However, this government has to live with the Sabarimala controversy till the next state elections, due in May 2021

By Santosh Kumar in New Delhi

  • Published 18.11.19, 4:18 AM
  • Updated 18.11.19, 4:18 AM
A devotee at a temple before their pilgrimage to Lord Ayyappa temple in Sabarimala in Chennai on November 17, 2019.
A devotee at a temple before their pilgrimage to Lord Ayyappa temple in Sabarimala in Chennai on November 17, 2019. (PTI)

Political compulsions rather than any perceived “ambiguity” in the Supreme Court’s latest Sabarimala ruling has prompted Kerala’s Left Front government to adopt a cautious stand on allowing women of childbearing age to enter the temple.

After the Supreme Court had in September 2018 quashed the traditional ban on women aged 10 to 50 visiting the shrine, the state government had enthusiastically enforced the order in the face of violent protests by Sangh parivar activists.

Now, routed in the summer general election from Kerala as an apparent result of the controversy, the Left is wary of repeating the “misadventure”.

While the apex court referred the case to a larger bench last week, the minority judgment had emphasised that the original verdict had not been stayed and directed the state authorities to enforce it.

Still, some confusion has been generated in the public domain with various political parties and judicial luminaries opening a debate on whether the verdict still holds and airing their conflicting interpretations.

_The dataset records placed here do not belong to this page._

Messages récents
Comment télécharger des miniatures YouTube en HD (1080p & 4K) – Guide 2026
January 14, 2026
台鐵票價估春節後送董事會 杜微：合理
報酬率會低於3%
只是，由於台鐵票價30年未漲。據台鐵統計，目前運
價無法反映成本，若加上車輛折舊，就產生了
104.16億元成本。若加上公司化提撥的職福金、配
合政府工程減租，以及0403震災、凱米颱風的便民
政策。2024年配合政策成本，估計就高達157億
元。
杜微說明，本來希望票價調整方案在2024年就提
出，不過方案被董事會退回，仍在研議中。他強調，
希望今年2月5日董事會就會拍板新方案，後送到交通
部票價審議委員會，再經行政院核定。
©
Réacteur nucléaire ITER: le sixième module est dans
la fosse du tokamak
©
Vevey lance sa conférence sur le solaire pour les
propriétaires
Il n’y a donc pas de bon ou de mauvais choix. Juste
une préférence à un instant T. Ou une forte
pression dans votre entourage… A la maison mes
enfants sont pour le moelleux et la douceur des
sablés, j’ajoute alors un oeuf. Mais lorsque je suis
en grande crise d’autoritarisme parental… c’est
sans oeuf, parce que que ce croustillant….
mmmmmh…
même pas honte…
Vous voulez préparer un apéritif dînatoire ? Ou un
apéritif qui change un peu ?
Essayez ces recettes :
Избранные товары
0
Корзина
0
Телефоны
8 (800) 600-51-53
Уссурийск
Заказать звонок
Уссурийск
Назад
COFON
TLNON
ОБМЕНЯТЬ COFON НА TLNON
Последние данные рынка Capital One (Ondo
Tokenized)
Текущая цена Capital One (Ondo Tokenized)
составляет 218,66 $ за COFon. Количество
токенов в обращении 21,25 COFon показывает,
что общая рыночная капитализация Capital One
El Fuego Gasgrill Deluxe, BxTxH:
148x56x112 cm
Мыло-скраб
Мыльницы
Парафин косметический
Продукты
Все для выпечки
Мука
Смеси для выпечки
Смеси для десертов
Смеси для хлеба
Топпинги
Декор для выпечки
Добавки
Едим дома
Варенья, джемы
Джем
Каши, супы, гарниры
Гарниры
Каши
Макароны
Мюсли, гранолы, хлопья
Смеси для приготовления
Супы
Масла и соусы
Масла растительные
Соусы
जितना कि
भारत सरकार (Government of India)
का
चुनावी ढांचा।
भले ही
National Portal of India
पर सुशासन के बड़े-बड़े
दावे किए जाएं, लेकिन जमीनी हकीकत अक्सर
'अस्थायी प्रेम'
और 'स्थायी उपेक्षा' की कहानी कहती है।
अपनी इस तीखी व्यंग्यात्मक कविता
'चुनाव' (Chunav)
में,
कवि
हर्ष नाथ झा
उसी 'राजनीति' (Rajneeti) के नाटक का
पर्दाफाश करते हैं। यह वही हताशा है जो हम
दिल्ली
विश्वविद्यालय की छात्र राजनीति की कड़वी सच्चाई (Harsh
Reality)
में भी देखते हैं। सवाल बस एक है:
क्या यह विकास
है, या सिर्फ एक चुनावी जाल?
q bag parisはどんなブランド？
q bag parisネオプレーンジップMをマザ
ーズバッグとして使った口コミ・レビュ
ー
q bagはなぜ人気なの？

This fog of doubt has come in handy for the ruling Left. With a new, two-month pilgrimage season kicking off at the shrine on Saturday, the police --- which had last autumn and winter escorted young women to the temple --- are now turning back women of childbearing age.

This time last year, Kerala had witnessed large-scale violence and hooliganism, unleashed mainly by the BJP in the name of “Ayyappa devotees” to protest the government’s move.

The involvement of upper caste Hindu bodies such as the Nair Service Society had provided legitimacy to the “Save Sabarimala” movement, brewing anti-government sentiments among believers, many of them Left supporters.

It was clear the Pinarayi Vijayan government had failed miserably to assess the public sentiment. In the general election, the Left won just one of the state’s 20 Lok Sabha seats.

While the CPM put up a brave front all along, its subsequent actions confirmed that its Sabarimala stand had hurt the party badly. It launched a house-to-house visit by senior leaders explaining the circumstances that had prompted the government to promote the safe entry of young women into the temple.

The move has borne results. In the recent Assembly by-elections, the Left won the Konni seat in Pathanamthitta district, the abode of Ayyappa and the epicentre of last year’s agitation.

However, this government has to live with the Sabarimala controversy till the next state elections, due in May 2021.

Last week’s court decision has inadvertently prolonged the issue, much to the Left’s discomfort. Current Chief Justice of India S.A. Bobde is due to retire in April 2021. Going by precedent, the seven-judge bench might well hear the Sabarimala case just before the state elections.

It is important for the CPM to remedy the Sabarimala fault lines without explicitly admitting it is doing so to remain politically relevant.